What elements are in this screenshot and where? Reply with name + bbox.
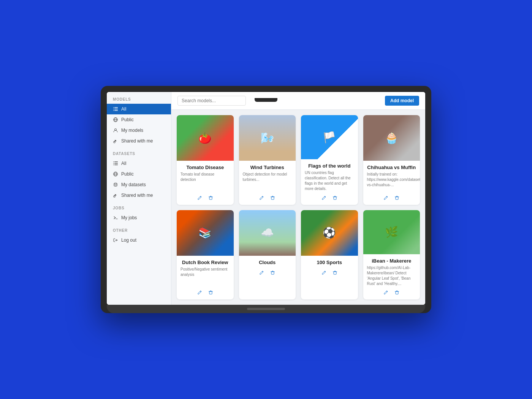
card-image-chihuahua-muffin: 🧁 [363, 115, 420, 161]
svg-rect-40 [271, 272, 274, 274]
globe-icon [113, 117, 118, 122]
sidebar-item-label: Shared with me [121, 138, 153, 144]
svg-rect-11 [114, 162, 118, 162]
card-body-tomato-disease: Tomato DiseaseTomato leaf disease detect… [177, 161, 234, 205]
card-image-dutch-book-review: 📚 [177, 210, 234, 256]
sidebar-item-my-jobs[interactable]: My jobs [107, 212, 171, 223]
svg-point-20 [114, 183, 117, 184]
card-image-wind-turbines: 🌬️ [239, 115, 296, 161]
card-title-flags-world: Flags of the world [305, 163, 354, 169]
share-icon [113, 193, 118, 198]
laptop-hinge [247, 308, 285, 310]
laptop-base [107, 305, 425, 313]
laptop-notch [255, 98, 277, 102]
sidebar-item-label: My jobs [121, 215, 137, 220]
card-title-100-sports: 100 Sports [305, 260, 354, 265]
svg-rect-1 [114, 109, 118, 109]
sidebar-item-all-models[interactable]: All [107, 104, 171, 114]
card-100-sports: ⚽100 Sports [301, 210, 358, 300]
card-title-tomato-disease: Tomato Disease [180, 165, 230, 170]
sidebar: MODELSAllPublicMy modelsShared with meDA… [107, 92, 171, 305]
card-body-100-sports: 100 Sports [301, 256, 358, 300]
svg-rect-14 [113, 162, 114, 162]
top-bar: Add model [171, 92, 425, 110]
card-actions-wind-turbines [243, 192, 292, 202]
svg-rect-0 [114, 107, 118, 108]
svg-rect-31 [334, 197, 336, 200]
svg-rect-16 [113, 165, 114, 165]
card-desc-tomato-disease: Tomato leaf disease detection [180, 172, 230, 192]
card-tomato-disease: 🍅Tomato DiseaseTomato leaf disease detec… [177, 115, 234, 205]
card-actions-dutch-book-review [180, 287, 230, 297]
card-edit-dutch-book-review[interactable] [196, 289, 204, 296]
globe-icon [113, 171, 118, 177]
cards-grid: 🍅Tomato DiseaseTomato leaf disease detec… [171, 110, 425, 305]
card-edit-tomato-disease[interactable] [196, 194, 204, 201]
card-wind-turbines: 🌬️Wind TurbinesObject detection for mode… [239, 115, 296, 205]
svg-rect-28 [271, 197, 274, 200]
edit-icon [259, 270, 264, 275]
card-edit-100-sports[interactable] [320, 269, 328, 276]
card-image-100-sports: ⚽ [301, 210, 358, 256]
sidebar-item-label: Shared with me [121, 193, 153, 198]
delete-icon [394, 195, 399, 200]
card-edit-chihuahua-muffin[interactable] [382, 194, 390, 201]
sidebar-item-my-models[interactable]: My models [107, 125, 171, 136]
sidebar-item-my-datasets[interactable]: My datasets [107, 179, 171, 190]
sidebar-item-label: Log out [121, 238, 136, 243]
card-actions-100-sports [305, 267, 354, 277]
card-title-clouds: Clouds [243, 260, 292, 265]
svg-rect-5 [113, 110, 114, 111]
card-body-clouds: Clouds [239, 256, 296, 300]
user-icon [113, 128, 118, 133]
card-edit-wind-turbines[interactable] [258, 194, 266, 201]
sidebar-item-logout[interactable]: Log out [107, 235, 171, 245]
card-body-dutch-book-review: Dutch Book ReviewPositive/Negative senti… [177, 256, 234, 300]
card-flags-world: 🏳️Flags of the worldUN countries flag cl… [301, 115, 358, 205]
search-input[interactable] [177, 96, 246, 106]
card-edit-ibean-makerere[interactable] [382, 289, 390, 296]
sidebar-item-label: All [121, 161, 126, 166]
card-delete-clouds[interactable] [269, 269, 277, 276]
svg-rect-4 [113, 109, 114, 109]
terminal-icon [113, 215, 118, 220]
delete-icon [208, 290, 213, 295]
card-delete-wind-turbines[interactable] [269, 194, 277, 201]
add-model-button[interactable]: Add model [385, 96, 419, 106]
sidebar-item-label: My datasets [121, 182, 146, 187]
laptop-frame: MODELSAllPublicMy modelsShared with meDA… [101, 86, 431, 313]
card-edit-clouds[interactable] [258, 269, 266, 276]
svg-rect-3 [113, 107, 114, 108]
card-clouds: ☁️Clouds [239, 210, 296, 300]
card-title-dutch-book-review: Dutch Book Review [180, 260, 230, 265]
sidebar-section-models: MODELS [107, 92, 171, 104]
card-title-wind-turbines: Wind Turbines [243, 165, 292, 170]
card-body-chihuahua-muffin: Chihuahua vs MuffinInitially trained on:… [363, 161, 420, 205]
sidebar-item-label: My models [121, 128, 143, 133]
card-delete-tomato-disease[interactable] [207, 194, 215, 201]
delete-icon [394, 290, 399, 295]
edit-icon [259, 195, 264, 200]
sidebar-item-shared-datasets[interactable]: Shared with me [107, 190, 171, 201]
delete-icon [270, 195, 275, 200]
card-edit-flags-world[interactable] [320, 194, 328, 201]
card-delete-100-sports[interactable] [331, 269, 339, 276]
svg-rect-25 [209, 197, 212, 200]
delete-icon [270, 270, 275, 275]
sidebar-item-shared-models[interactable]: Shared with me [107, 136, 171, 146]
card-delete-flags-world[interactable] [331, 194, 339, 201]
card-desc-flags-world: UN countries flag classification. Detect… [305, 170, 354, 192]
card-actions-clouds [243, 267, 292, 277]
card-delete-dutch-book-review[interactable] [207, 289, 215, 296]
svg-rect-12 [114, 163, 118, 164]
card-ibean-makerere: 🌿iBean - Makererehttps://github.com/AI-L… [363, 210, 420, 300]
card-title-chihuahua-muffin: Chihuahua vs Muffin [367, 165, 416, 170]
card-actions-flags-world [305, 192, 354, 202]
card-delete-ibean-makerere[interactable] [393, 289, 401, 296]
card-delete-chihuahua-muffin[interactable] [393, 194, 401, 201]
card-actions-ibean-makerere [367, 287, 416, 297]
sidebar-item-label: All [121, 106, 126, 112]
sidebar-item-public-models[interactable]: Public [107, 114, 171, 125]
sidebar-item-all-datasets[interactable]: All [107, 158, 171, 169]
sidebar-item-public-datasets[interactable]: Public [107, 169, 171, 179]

######

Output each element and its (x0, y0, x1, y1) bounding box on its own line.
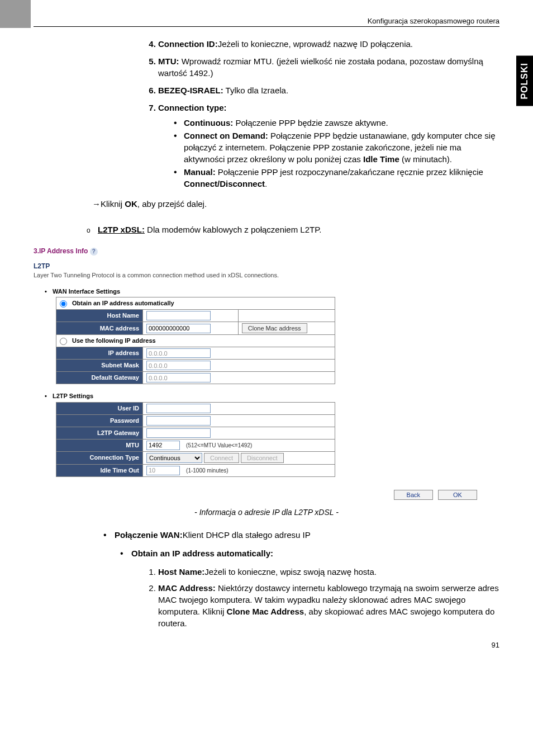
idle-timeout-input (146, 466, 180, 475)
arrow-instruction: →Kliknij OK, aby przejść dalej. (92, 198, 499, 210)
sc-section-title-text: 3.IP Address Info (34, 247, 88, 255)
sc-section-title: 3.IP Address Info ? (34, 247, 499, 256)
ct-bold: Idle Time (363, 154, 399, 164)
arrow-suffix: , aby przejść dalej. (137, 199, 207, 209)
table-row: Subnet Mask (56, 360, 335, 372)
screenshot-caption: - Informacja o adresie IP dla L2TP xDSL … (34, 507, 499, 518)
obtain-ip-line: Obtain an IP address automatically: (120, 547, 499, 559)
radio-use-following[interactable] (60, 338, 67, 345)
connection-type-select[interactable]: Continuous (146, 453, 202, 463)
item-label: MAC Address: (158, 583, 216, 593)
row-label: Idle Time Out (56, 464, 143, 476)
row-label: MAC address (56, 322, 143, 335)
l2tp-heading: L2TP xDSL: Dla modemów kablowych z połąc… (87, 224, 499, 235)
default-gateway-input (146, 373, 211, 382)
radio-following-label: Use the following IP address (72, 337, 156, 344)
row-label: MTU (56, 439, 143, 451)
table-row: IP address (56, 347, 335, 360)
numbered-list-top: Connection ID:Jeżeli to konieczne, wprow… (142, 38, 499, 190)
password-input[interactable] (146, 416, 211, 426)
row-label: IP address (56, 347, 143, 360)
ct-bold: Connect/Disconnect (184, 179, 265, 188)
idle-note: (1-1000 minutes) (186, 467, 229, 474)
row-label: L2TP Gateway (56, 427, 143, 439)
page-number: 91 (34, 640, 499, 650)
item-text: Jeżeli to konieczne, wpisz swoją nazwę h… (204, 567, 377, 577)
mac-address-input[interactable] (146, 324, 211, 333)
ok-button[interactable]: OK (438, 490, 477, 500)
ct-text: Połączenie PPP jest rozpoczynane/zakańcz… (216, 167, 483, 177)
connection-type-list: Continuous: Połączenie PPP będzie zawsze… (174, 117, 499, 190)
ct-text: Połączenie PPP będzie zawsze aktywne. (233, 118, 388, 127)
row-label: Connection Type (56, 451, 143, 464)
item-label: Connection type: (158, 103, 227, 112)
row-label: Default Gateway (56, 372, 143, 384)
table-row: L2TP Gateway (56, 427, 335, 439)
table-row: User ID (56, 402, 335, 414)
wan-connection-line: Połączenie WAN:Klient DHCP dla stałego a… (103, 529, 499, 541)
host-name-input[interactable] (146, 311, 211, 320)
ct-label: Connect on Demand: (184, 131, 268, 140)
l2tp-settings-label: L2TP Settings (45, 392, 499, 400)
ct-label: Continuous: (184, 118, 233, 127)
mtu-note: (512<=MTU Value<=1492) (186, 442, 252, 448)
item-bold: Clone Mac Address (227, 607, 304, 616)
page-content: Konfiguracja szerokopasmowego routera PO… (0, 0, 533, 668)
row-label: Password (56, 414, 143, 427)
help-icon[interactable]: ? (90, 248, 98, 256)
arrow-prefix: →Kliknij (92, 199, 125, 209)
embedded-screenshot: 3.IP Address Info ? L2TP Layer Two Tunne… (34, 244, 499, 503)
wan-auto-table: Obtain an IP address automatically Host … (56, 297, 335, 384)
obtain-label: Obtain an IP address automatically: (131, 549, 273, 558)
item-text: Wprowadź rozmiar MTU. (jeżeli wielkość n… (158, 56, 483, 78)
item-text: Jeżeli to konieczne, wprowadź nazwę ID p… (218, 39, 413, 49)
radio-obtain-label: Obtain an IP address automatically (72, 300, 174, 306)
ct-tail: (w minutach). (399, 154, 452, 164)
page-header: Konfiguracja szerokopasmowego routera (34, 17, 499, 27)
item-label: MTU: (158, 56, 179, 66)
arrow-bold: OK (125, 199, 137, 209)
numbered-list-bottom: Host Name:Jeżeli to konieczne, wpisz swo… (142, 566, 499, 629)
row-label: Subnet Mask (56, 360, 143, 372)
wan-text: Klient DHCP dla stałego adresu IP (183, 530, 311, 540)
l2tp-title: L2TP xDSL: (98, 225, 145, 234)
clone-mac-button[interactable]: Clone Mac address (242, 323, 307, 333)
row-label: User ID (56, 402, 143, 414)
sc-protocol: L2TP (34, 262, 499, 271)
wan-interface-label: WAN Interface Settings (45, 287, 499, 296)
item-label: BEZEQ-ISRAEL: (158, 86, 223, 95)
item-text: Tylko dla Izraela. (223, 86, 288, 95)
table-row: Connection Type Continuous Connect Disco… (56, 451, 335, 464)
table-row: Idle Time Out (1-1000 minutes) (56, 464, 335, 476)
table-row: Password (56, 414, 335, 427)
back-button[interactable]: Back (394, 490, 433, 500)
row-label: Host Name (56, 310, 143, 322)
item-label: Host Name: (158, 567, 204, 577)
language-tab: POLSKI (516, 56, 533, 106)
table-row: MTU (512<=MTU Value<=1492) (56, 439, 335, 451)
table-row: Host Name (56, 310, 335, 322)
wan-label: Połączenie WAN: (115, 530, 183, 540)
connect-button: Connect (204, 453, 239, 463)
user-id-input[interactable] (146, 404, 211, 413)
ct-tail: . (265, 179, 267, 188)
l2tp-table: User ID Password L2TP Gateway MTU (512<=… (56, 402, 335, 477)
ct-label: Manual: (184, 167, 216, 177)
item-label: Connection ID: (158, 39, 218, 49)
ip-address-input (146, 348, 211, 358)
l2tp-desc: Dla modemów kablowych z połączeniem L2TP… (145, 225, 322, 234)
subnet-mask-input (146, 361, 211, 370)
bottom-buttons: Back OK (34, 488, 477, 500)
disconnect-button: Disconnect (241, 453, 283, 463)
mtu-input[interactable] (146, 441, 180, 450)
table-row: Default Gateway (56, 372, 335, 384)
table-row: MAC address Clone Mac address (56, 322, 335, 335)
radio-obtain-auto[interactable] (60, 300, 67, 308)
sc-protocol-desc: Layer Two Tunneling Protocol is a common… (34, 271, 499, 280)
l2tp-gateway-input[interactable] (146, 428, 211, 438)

######

*TASK TO COMPLETE*
What is needed is each line of the entries that contains the word "Value".

*OUTPUT BELOW*
mtu-note: (512<=MTU Value<=1492) (186, 442, 252, 448)
table-row: MTU (512<=MTU Value<=1492) (56, 439, 335, 451)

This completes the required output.